4. I think the best solution is to cover examples in all sorts of topics, including but not limited to sports. I’ve been trying to work in more examples from areas such as cooking, sewing, and shopping.

5. In my experience, students looove education examples, stories about grades, studying, and so forth. But maybe that’s just at the sorts of colleges where I’ve taught: Columbia, Harvard, Berkeley, Chicago. Perhaps students at less elite institutions are less interested in grades.

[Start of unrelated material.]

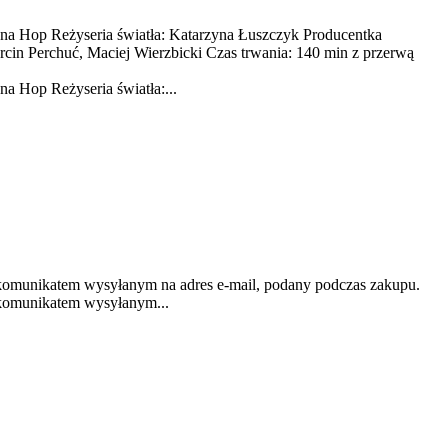
na Hop Reżyseria światła: Katarzyna Łuszczyk Producentka
n Perchuć, Maciej Wierzbicki Czas trwania: 140 min z przerwą
a Hop Reżyseria światła:...
omunikatem wysyłanym na adres e-mail, podany podczas zakupu.
komunikatem wysyłanym...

6. Getting back to Karl’s point about sports being unimportant: Yeah, I pretty much agree with him on that one. Psychologists and economists who study sports will make the claim that the research has larger value, for example in studying decision making or in isolating some cognitive process (as in the justly-celebrated “hot-hand” study), but ultimately I think sports are valuable for their own sake. Sports are a form of art, it’s not a topic such as medicine or education that has much interest beyond itself. That’s ok, though, as long as we’re honest about it, and as long as we also include examples that interest other students in the class.

7. Whenever you teach an applied example well, you induce some subject-matter learning. When I teach sex ratios of births, I give the probability as 0.485, not 0.5, and students learn a little bit of biology. When I teach a sports example, students learn a bit about sports and psychology (for example, the hot hand). The one thing I never never like to do is use complicated gambling examples. I have no interest in teaching students the rules of craps or the probability of getting three of a kind in a poker hand. There are lots of probability examples out there that have the same level of complexity but apply to real-world situations.